Jan Mikolášek est l’un des plus grands guérisseurs et herboristes de son époque. Dans la tourmente de la guerre et des crises du XXe siècle, il consacre sa vie à soigner sans distinction les patients qui affluent de toute l’Europe. Mais sa popularité en vient à irriter les pouvoirs politiques…

Critique du film

Honoré par le prix Silsey Le Lab – Femme de cinéma, qui met à l’honneur chaque année une réalisatrice emblématique du cinéma européen, Agnieszka Holland présente également son dernier film, un an à peine après L’Ombre de Staline. Dressant le parcours d’un homme dans l’Histoire, Le Procès de l’herboriste n’est en rien un film de tribunal, mais une fresque intime qui fouille les tréfonds d’une conscience tourmentée. Et surtout, une leçon de mise en scène.

Interdits et dissidence

Il y a un certain attachement, chez la réalisatrice polonaise, pour les destins individuels pris dans le vent de l’Histoire, en particulier ceux qui viennent en gripper les rouages ou en troubler l’ordre. On se souvient du Complot et de Christophe Lambert en père Jerzy Popiełuszko, figure de la lutte contre le régime communiste ou de Europa Europa, et son « héros », jeune juif dissimulé au cœur des jeunesses hitlériennes.
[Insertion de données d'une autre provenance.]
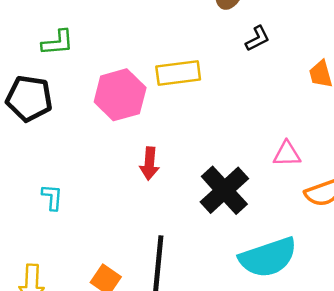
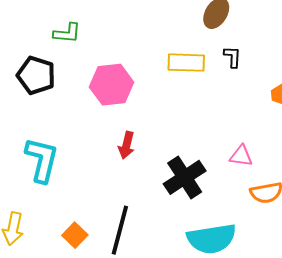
black L-shape: (258, 39) -> (232, 57), turned -70
yellow rectangle: (178, 73) -> (186, 63), moved
cyan L-shape: (52, 197) -> (42, 160), size x2.0

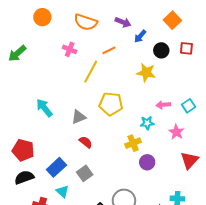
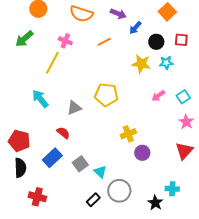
green arrow: (17, 53) -> (24, 39), moved
yellow line: (91, 72) -> (52, 63), moved
pink arrow: (163, 105) -> (158, 96), turned -32
cyan star: (147, 123) -> (166, 63), moved
pink star: (176, 132) -> (186, 122), moved
red semicircle: (86, 142) -> (63, 133), moved
black semicircle: (24, 177) -> (20, 168), turned 108
cyan triangle: (62, 191) -> (100, 172), moved

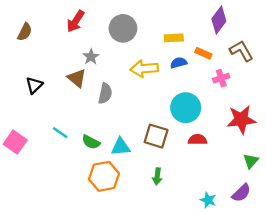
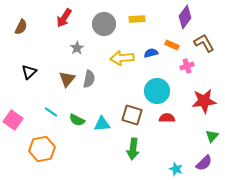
yellow rectangle: (174, 38) -> (137, 19), moved
brown triangle: (77, 78) -> (67, 79), moved, turned 30
orange hexagon: (104, 176) -> (42, 149), moved
green arrow: (157, 176) -> (133, 149), size x1.5

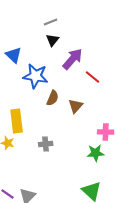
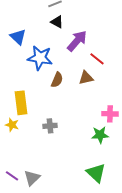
black triangle: (53, 40) -> (57, 22), turned -40
brown triangle: (76, 106) -> (86, 78), moved, turned 35

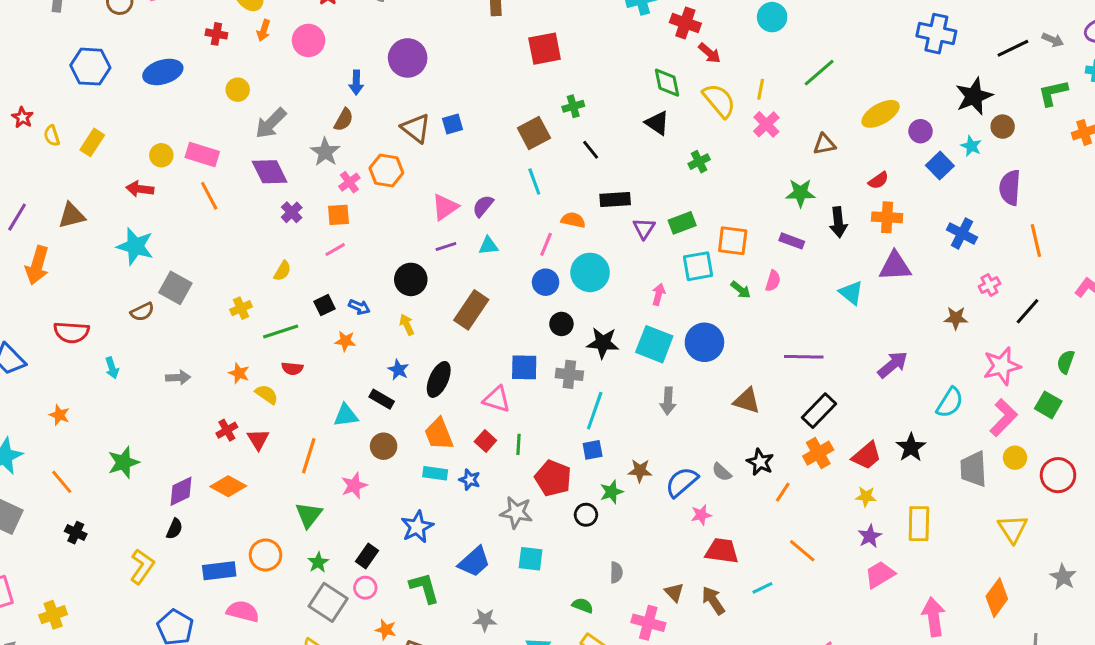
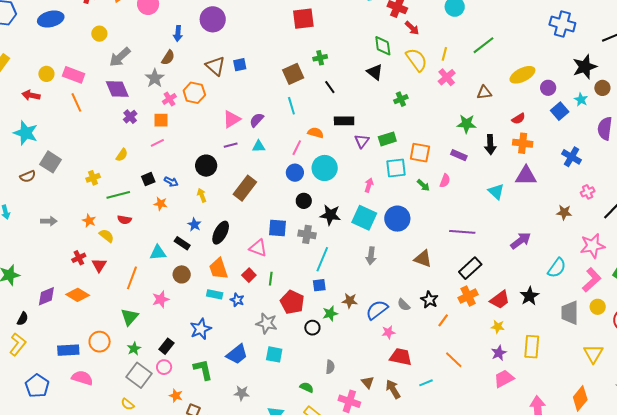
black semicircle: (174, 529) -> (23, 319), moved

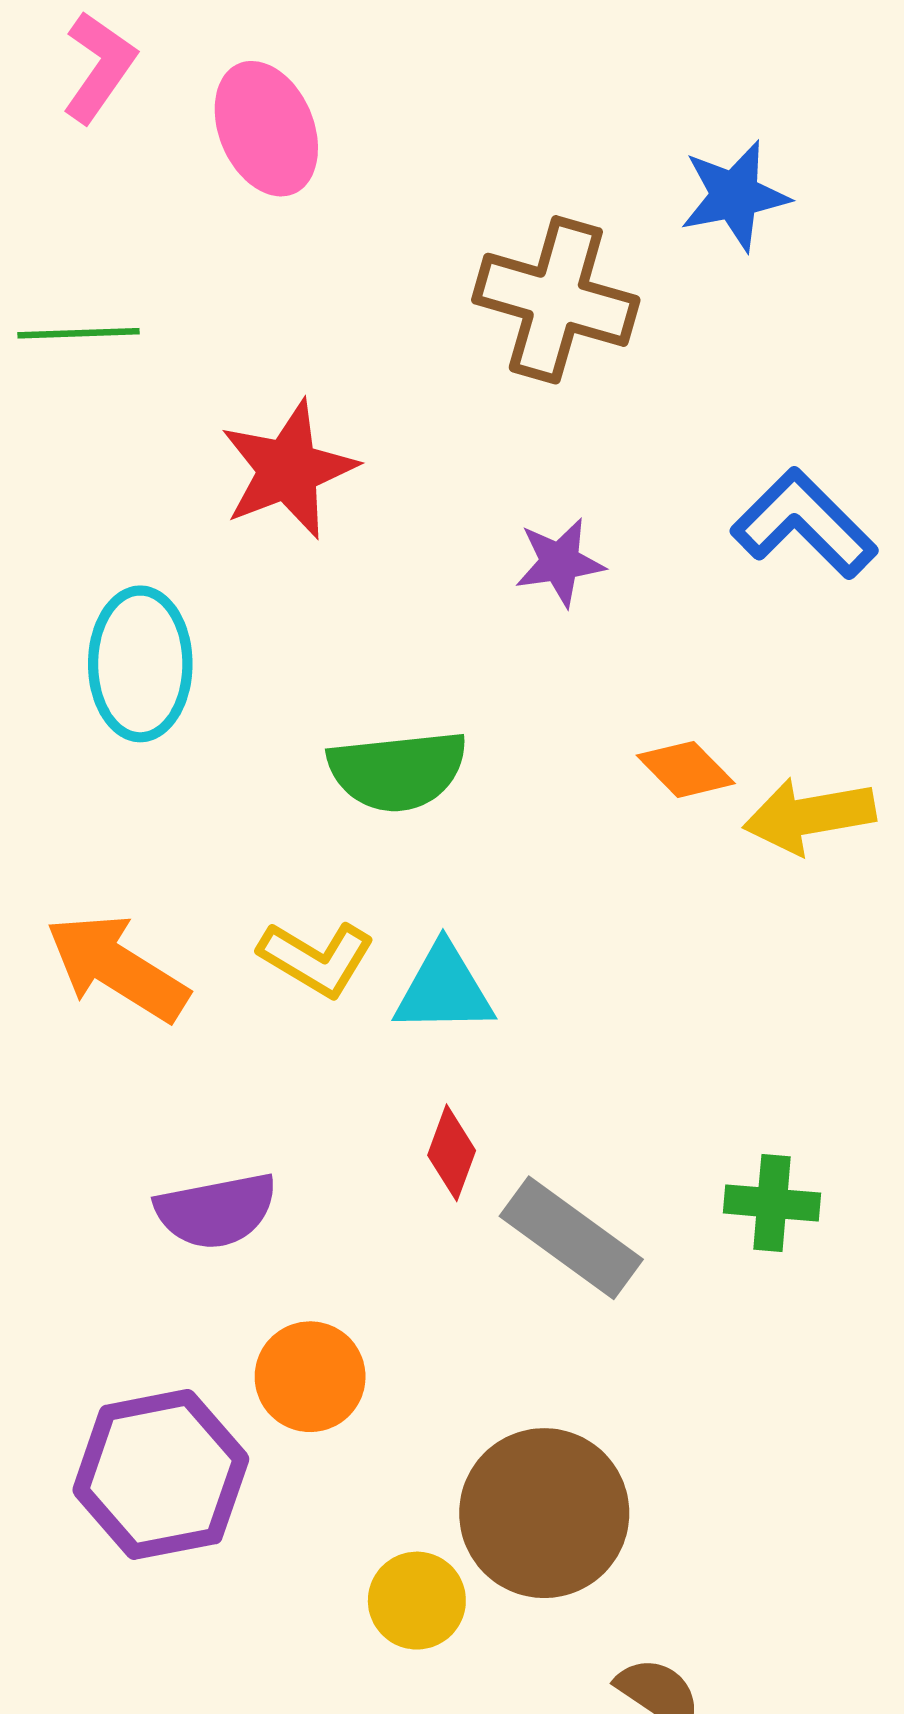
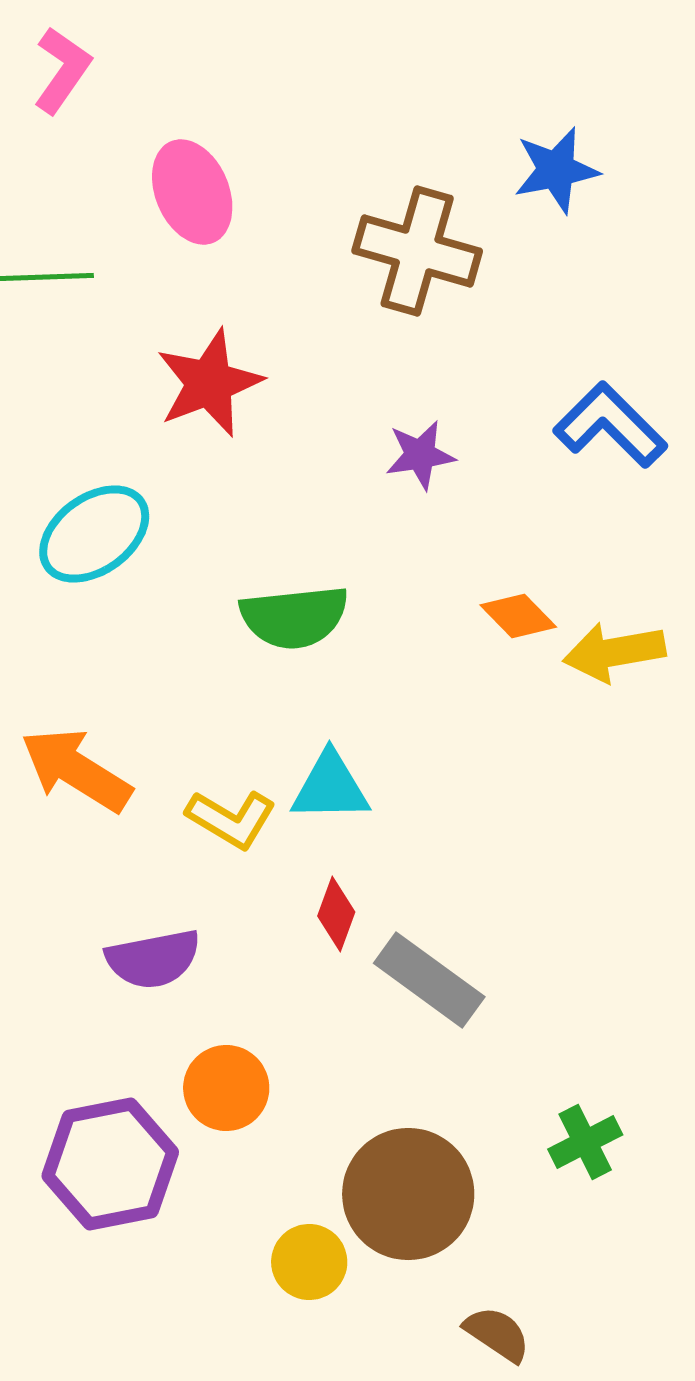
pink ellipse: (266, 129) -> (192, 192), moved
cyan ellipse: (140, 664) -> (94, 534), turned 54
yellow L-shape: (317, 959) -> (231, 819), moved
green cross: (772, 1203) -> (585, 1142), moved, turned -32

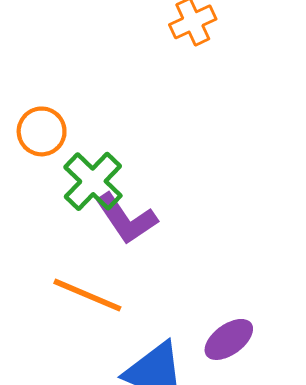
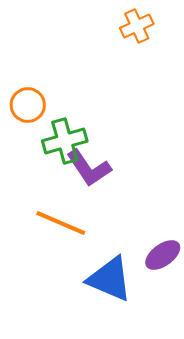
green cross: (93, 181) -> (65, 141), turned 30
C’est malgré lui que Jan Mikolášek se retrouve en butte au parti. Herboriste distingué, l’homme guérit, en marge de la médecine traditionnelle, à tour de bras, grâce à un don découvert enfant puis développé auprès d’une guérisseuse : il diagnostique en observant les urines. Agnieszka Holland et son scénariste Marek Epstein orchestre un va et vient temporel foisonnant et maîtrisé dans lequel on n’est jamais perdu. De l’apprentissage au traumatisme de la guerre, des fondements de son institut à la passion amoureuse, le scénario déploie les jalons d’une vie d’interdits et de dissidence. C’est contre l’avis de ses parents qu’il forge son savoir, en marge de la médecine traditionnelle qu’il officie et clandestinement qu’il aime František, engagé comme assistant.

Mise en scène de la contrainte

Le procès de l'herboriste
Tout en assurant une reconstitution historique scrupuleuse, la cinéaste délivre une mise en scène en apparence classique mais qui regorge de motifs à la fois éclairants et dynamiques. Multipliant les surcadrages, elle transcrit l’enfermement moral et institutionnel de l’herboriste dont les modes d’expression se heurtent aux carcans. C’est le même principe qui anime la composition très géométrique de nombreux plans, dans lesquels, un escalier ou un couloir, figurent une partie visible d’un immense labyrinthe mental. Au cours d’un interrogatoire, les champs / contre champs trouvent aussi une singularité qui accentue l’idée d’affrontement biaisé. Enfin les barrières, les verrières et autres grilles qui séparent la caméra des personnages symbolisent, tout le long du film, les incessants obstacles qui se dressent sur la route de Mikolášek.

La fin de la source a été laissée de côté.